= Wolfgang Buresch =

German puppeteer (1941–2025)

Wolfgang Buresch (4 February 1941 – 4 August 2025) was a German puppeteer, television writer and film director.

==Background==
Buresch was born in Kiel on 4 February 1941. From 1959 to 1963, he trained as a puppeteer with the Hohnsteiner Puppentheater under Friedrich Arndt in Hamburg. In 1973, he enrolled at the University of Hamburg for studies in pedagogy, psychology and theatre studies while also completing a professional course in film editing and post-production.

Buresch died on 4 August 2025, at the age of 84.

==Career==
===Early television and Stoffel und Wolfgang===
Buresch first appeared on West German television in 1965, hired simultaneously by NDR and WDR as a freelance author-performer.
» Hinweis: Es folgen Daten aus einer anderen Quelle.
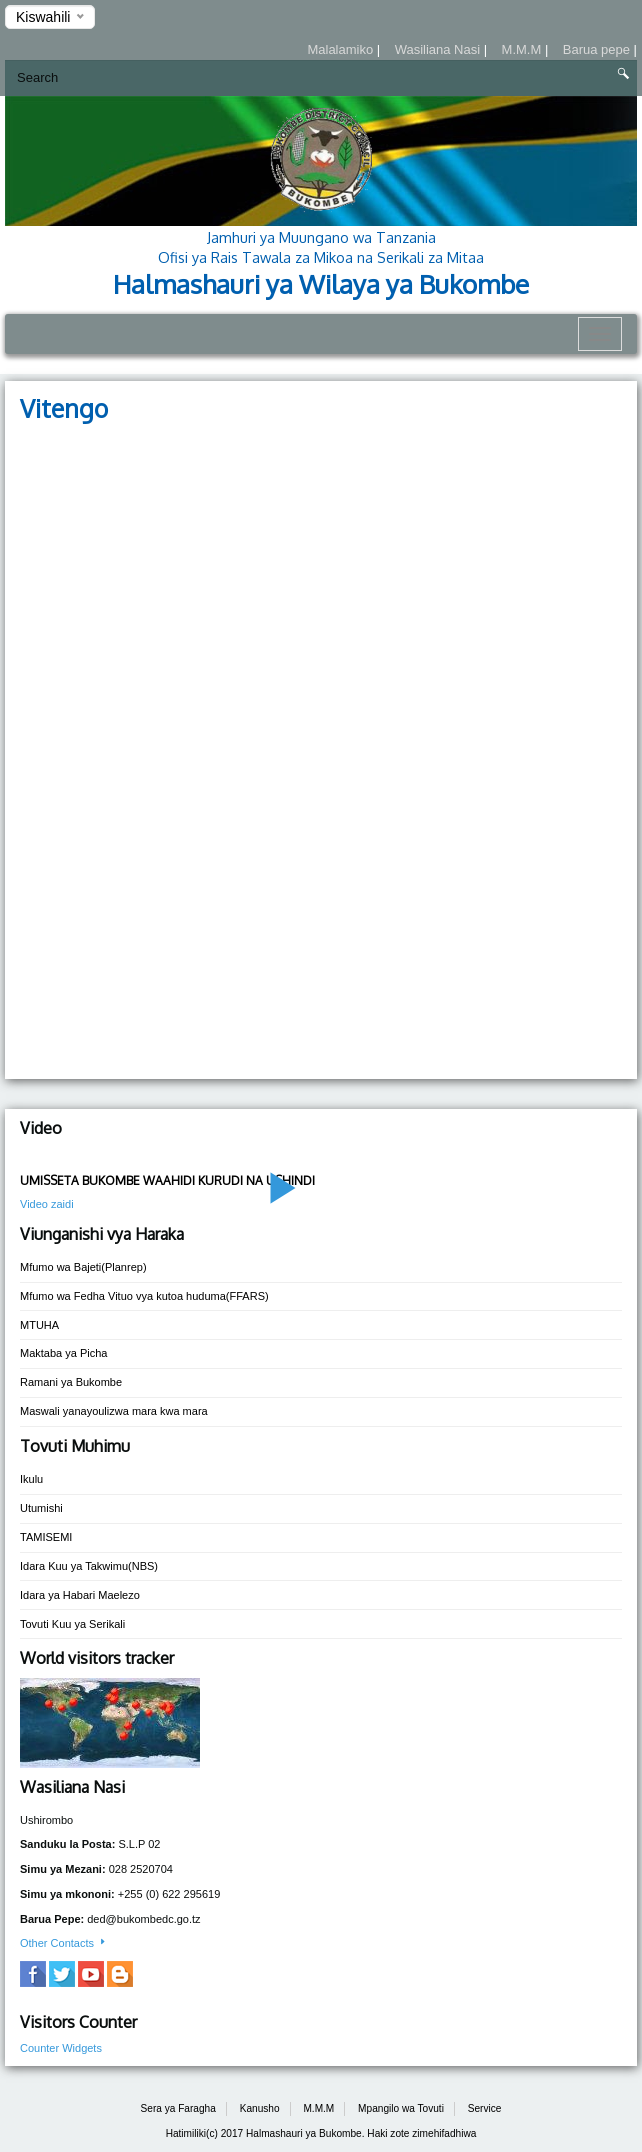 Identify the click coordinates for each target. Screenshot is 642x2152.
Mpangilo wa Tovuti (401, 2108)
His breakthrough came with the educational sketch series Der Puppenspieler kommt and the hybrid live-action/puppet format Stoffel und Wolfgang, in which he played the adult foil to the inquisitive hand-puppet Stoffel. The programmes were later described by Buresch himself as “secret toddler television”, airing years before broadcasters officially acknowledged an audience under six.

===Creation of Hase Cäsar and other puppet icons===
In the same year, the floppy-eared rabbit Hase Cäsar made his screen debut, voiced and animated by Buresch. After a six-episode trial run in 1966 the character received a standalone series, spawning spin-off musical segments such as Schlager für Schlappohren (1967) and the satirical talk slot Dr. h.c. Cäsar (1971). Environmental special Zwei alte Hasen entdecken Neues (1982) illustrated Buresch’s talent for embedding social issues in children's entertainment. The character returned for Christmas-eve specials in 2001 and 2004, again with Buresch at the controls. He was also an in-demand audio dramatist, lending his voice to series such as Tim und Struppi, Lucky Luke, Die Schlümpfe and Scotland Yard while scripting or producing more than one hundred children's records.